1
votes

Response to comments

Several people pointed out that I am trying to violate the fortran standard. This is not the case, I would like to have perfectly portable and standard-compliant code. Below is my naive way to approach it. Obviously it does not work. Thus, I do not know the solution, but I am quite confident about the desired functionality. The way to achieve this functionality is not essential. I am not bound by fortran, although this is preferable.

Original post

I discovered recently that ZGEMM from the BLAS library gives sub-optimal performance for complex-real matrix multiplication. Replacing 1 complex-complex ZGEMM with two calls to DGEMM I was able to cut the run time by 3 times (not by 1.5 as naive expectation would be)!

module Mmatmul
contains
  subroutine zd_matmul_module(n,a,b,c,T1,T2)
    integer,intent(in)::n
    double complex,intent(in)::a(:,:)
    double complex,intent(out)::c(:,:)
    double precision::T1(:,:),T2(:,:),b(:,:)

    ! copy real part 
    call dcopy (n*n, a, 2, T1, 1)
    call dgemm ('N', 'N', n, n, n, 1.0D0, T1, n, B, n, 0.0D0, T2, n)
    ! put result on hold
    call dcopy (n*n, T2, 1, C, 1)

    ! copy imaginary part
    T1=dimag(a)
    call dgemm ('N', 'N', n, n, n, 1.0D0, T1, n, B, n, 0.0D0, T2, n)
    call dcopy (n*n, C, 1, T1, 1)

    ! put real and imaginary parts in place
    C=DCMPLX(T1,T2)
  end subroutine zd_matmul_module
end module Mmatmul

This subroutine is very transparent, however, it is less flexible than BLAS subroutines. For instance, two temporary matrices T1 and T2 are required to have the right type and shape. This is inconvenient. Consider for instance a situation, where I need two perform 3 complex-double multiplications with the result being a rank-2, rank-3, and rank-4 matrix. It means writing 3 dedicated subroutines, and having 6 different temporary matrices!

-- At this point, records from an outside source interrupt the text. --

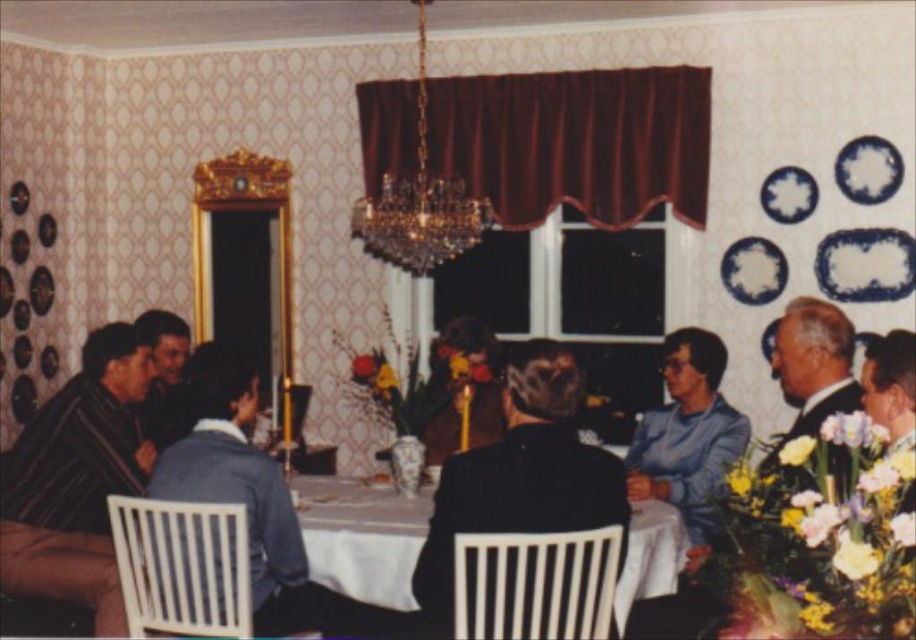 Question: Does crystal glass chandelier at upper center have a lesser width compared to dark gray suit at right?

Choices:
 (A) yes
 (B) no

Answer: (B)

Question: Can you confirm if striped fabric shirt at left is bigger than white glossy tablecloth at center?

Choices:
 (A) yes
 (B) no

Answer: (A)

Question: Is white glossy tablecloth at center in front of dark brown hair at center?

Choices:
 (A) yes
 (B) no

Answer: (A)

Question: Which point is farther to the camera?

Choices:
 (A) crystal glass chandelier at upper center
 (B) striped fabric shirt at left
 (C) white glossy tablecloth at center
 (D) dark brown hair at center

Answer: (A)

Question: Based on their relative distances, which object is nearer to the dark gray suit at right?

Choices:
 (A) striped fabric shirt at left
 (B) dark brown hair at center
 (C) white plastic table at center
 (D) white glossy tablecloth at center

Answer: (D)

Question: Which point appears farthest from the camera in this image?

Choices:
 (A) (326, 536)
 (B) (147, 460)
 (C) (805, 392)

Answer: (B) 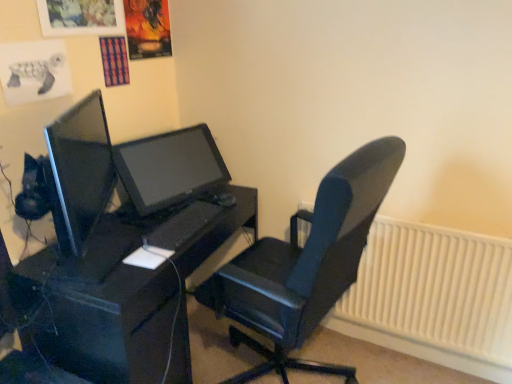 You are a GUI agent. You are given a task and a screenshot of the screen. Output one action in this format:
    pyautogui.click(x=<x>, y=<y>)
    Task: Click on the vacant space to the left of black matte keyboard at center
    Image resolution: width=512 pixels, height=384 pixels.
    Given the screenshot: What is the action you would take?
    pyautogui.click(x=132, y=221) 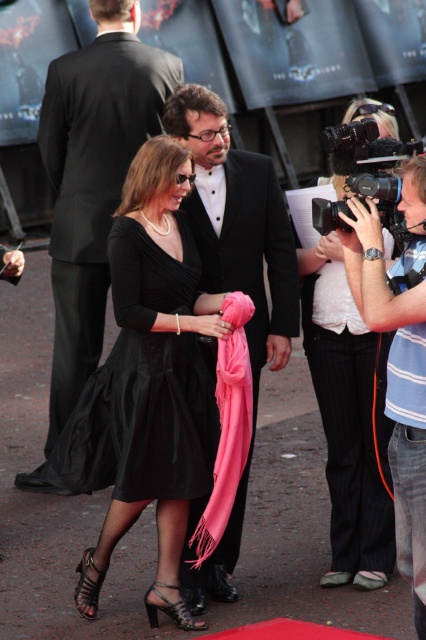 Measure the distance between satin black dress at center and camera.

The distance of satin black dress at center from camera is 4.60 meters.

Can you confirm if satin black dress at center is positioned to the right of black leather sandal at lower left?

Indeed, satin black dress at center is positioned on the right side of black leather sandal at lower left.

Where is `satin black dress at center`? This screenshot has height=640, width=426. satin black dress at center is located at coordinates (143, 385).

I want to click on satin black dress at center, so click(x=143, y=385).

Is the position of shiny black suit at center more distant than that of matte black dress at center?

That is True.

What are the coordinates of `shiny black suit at center` in the screenshot? It's located at (92, 179).

Where is `shiny black suit at center`? This screenshot has height=640, width=426. shiny black suit at center is located at coordinates (92, 179).

Who is more distant from viewer, (65, 333) or (172, 602)?

Point (65, 333)

Is point (63, 144) farther from camera compared to point (190, 621)?

Yes, it is.

Where is `shiny black suit at center`? This screenshot has height=640, width=426. shiny black suit at center is located at coordinates (92, 179).

Find the location of a particular element. shiny black suit at center is located at coordinates (92, 179). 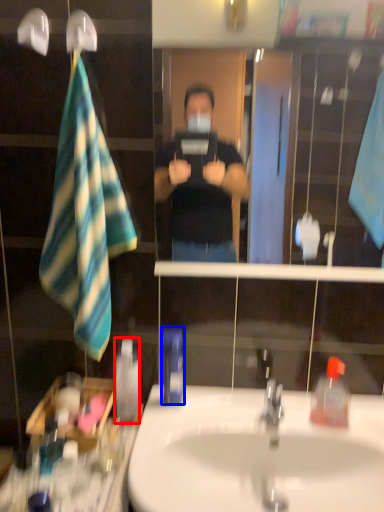 Question: Which of the following is the closest to the observer, mouthwash (highlighted by a red box) or mouthwash (highlighted by a blue box)?

Choices:
 (A) mouthwash
 (B) mouthwash

Answer: (B) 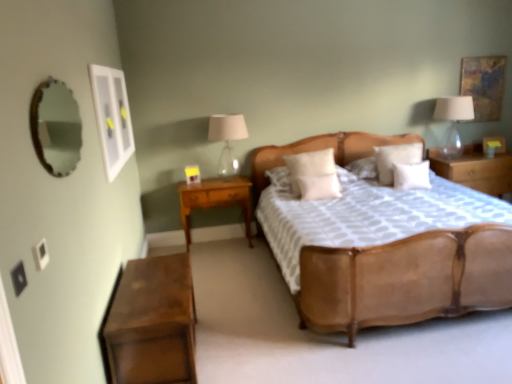 The image size is (512, 384). Identify the location of free space that is in between leather bed at center and light wood/wooden nightstand at lower left, the 2th nightstand viewed from the front. (245, 283). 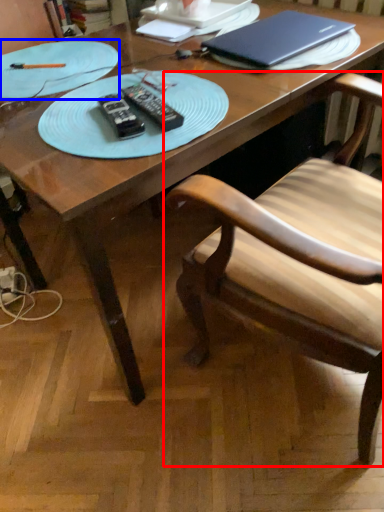 Question: Among these objects, which one is farthest to the camera, chair (highlighted by a red box) or plate (highlighted by a blue box)?

Choices:
 (A) chair
 (B) plate

Answer: (B) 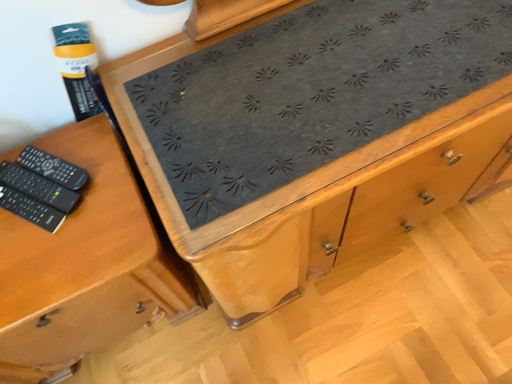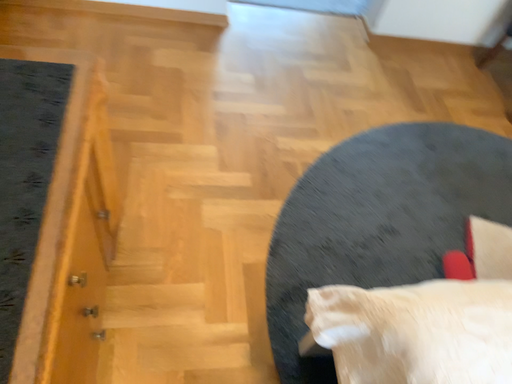 Question: Which way did the camera rotate in the video?

Choices:
 (A) rotated left
 (B) rotated right

Answer: (B) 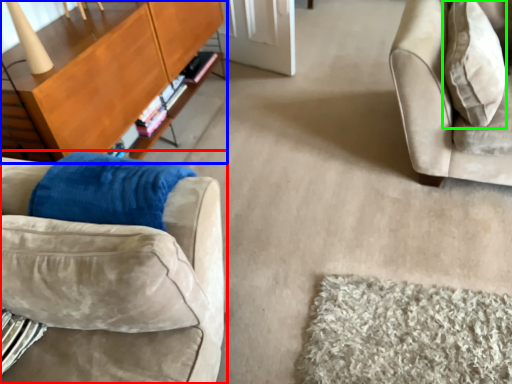 Question: Which object is positioned closest to studio couch (highlighted by a red box)? Select from table (highlighted by a blue box) and throw pillow (highlighted by a green box).

Choices:
 (A) table
 (B) throw pillow

Answer: (A) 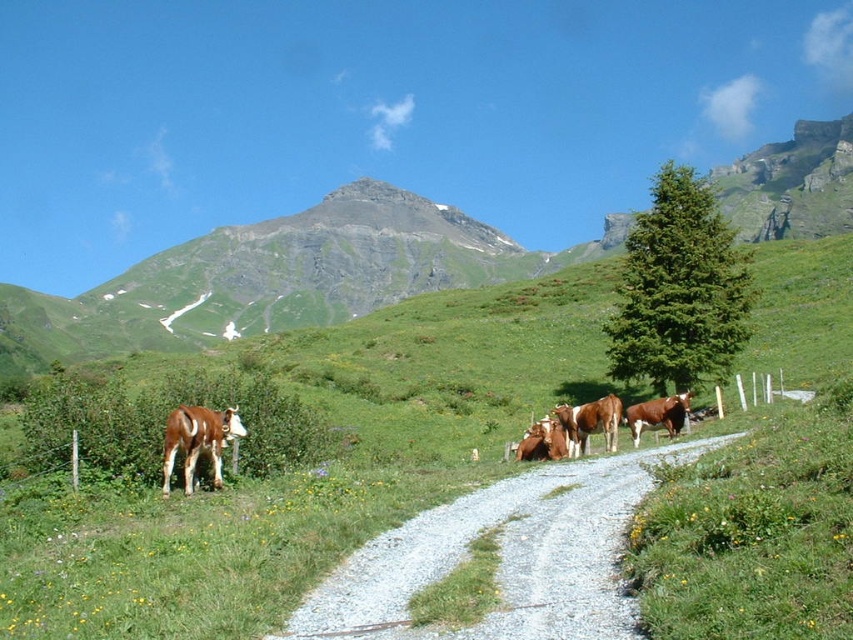 Question: Is green grassy at center below green grassy mountain at upper center?

Choices:
 (A) no
 (B) yes

Answer: (B)

Question: Which object is the closest to the green grassy mountain at upper center?

Choices:
 (A) green grassy at center
 (B) gravel road at center

Answer: (A)

Question: Can you confirm if green grassy at center is thinner than green grassy mountain at upper center?

Choices:
 (A) yes
 (B) no

Answer: (A)

Question: Does green grassy mountain at upper center appear over gravel road at center?

Choices:
 (A) yes
 (B) no

Answer: (A)

Question: Which point is farther to the camera?

Choices:
 (A) (265, 276)
 (B) (660, 422)
 (C) (265, 337)

Answer: (A)

Question: Which point is farther to the camera?

Choices:
 (A) gravel road at center
 (B) green grassy mountain at upper center

Answer: (B) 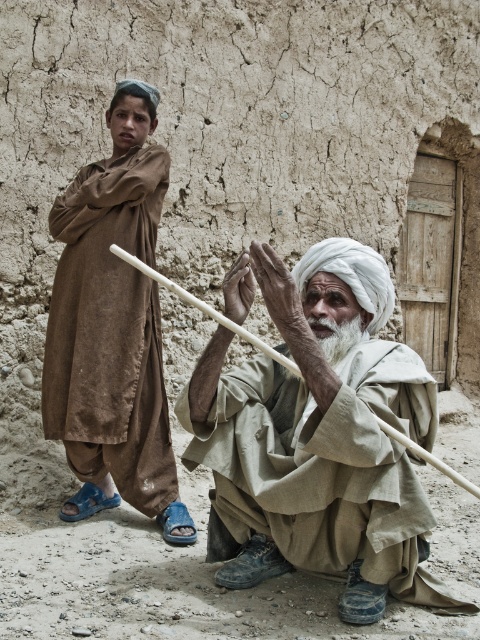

On the other hand, subroutines in the BLAS do not care about the type and shape of its arguments provided the passed arrays have the right size. This is a very desirable property to me.

Therefore, I would like to write a wrapper to BLAS subroutines in fortran such that it does not make type and shape checks, exactly how it is done in BLAS. I was thinking of using an external subroutine, which would help me to circumvent the type and the rank fortran checks. I consciously want to do it, because it is really a bottleneck of my code.

I came up with this implementation

subroutine zd_matmul_external(n,a,b,c,T1,T2)
integer,intent(in)::n
double precision,intent(in)::a(*)
double precision,intent(out)::c(*)
double precision::T1(*),T2(*),b(*)

call dcopy (n*n, a(1), 2, T1, 1)
call dgemm ('N', 'N', n, n, n, 1.0D0, T1, n, B, n, 0.0D0, T2, n)
call dcopy (n*n, T2, 1, C(1), 2)

call dcopy (n*n, a(2), 2, T1, 1)
call dgemm ('N', 'N', n, n, n, 1.0D0, T1, n, B, n, 0.0D0, T2, n)
call dcopy (n*n, T2, 1, C(2), 2)
end subroutine zd_matmul_external

It compiles, but gives a run-time error indicating a memory problem. Since it compiles, and it structure is similar to the BLAS implementation I believe it is not syntactically wrong. But what is the problem?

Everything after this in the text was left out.